Will, ever the conversationalist, grunted.

"Ah well," Grelle continued with an idle toss of her hair, her bubbly amusement eliciting peanut-butter-smeared looks of perplexity from the twins. "That was the story they went with, so there's no helping it now."

The story they went with?

"Is der a differ-runt story?" Thrown for a bit of a loop by the idea, Asmus licked a blob of strawberry jam from her nose (a trick that her Uncle Claude had taught her) and stared keenly at her babysitter, unconvinced but inquisitive. "But… Dada don't lie."

"Oh, Sebastian-darling didn't lie, sweetheart," Grelle reassured, waving her scarlet-tipped fingers in a gesture that was both dismissive and reassuring. "No, no, no, he and your Mama were master and servant, it's true. But there's more to it than that. Let's see," she added in afterthought, tapping her chin as she glanced towards the ceiling, where the apple-imbued wallpaper became a simple wash of burgundy. "If you two had asked me how your parents had met, I would have told you that it was really much simpler. It was an arrangement of passion, of primal urges and needs. You see, your mama was born a human, and human beings have a thing called a soul—"

"We k'no wat souls be!" Toth interrupted, pausing in his drink-suckling long enough to speak up. Just so, you know, people realized that he was paying attention. "Dey're fer eatin'." But… wait. If that was true, then that meant—

"Den Dada wanted ta eat Mama?" Asmus paraphrased, sounding mildly distressed. Eat Mama? Daddy ate things like ice cream and peas and braunschweiger and waffles. He didn't eat devils. He'd never tried to serve Mama for supper, for badness' sake, and Daddy had attempted to make them eat all sorts of weird things in the past. Like brussel sprouts. And fried alligator. And starfruits. But for as little sense as such a claim made, Uncle William, at least, was downright dogged in insisting that it was true.

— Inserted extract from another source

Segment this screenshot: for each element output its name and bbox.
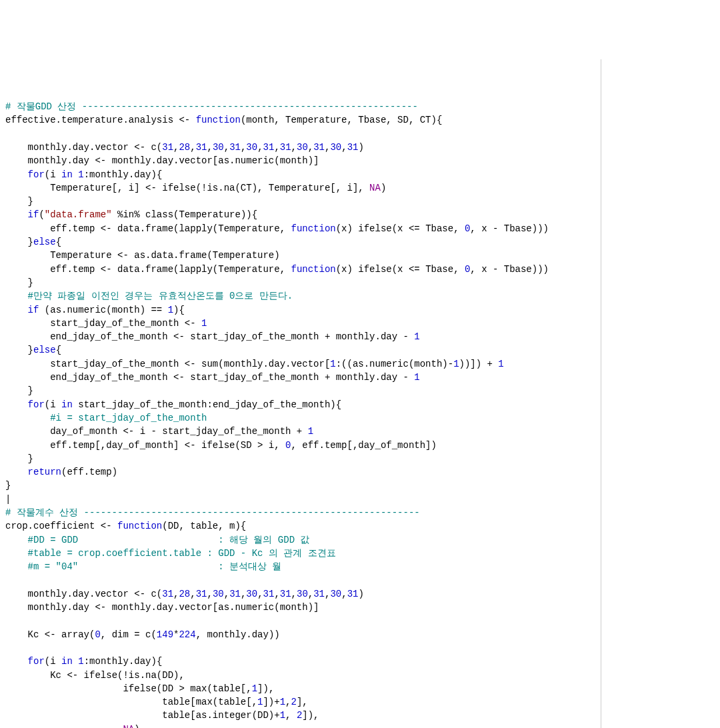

"I'm fairly certain that Sebastian Phantomhive continues to desire your mother, and that he eats him with gusto. Quite frequently. Sometimes with a cob of corn 'on the side,' from what I recall of our joint vacation to the Corn Palace," Will mumbled under his breath, speaking without fully realizing he'd done so. He was rather distracted by his own plight, at the moment; he was one chip short, and for some reason, frantically shaking the empty plastic bag was not producing a final chocolate from thin air. Funny that.

"William!" Grelle gasped, offended on the children's behalf. (Though again, there was a soft wooshing sound as their uncle's implications soared right over their heads.) "Watch your mouth—! Besides, I don't think it was so much a cob of corn 'on the side' as it was a cob of corn 'inside' and—no, what am I saying?" This was pretty much the epitome of 'not the time!' Horrified by her own thoughtlessness, the redhead whipped around to again regard the twins, scrutinizing their round faces as if that might allow her to gauge just how much of their innocence she had destroyed with that quip. But rather than focus on Grelle's slights against their parents' non-existent virtue, Asmus and Toth were still busily trying to wrap their brains around the big picture that their caretakers had proposed.

"So… Dada meet-ed Mama and wanted ta eats him so he turned inta a S?" the young demon girl piped over her floundering aunt, still a touch baffled. Grelle, in turn, choked on a bit of sandwich.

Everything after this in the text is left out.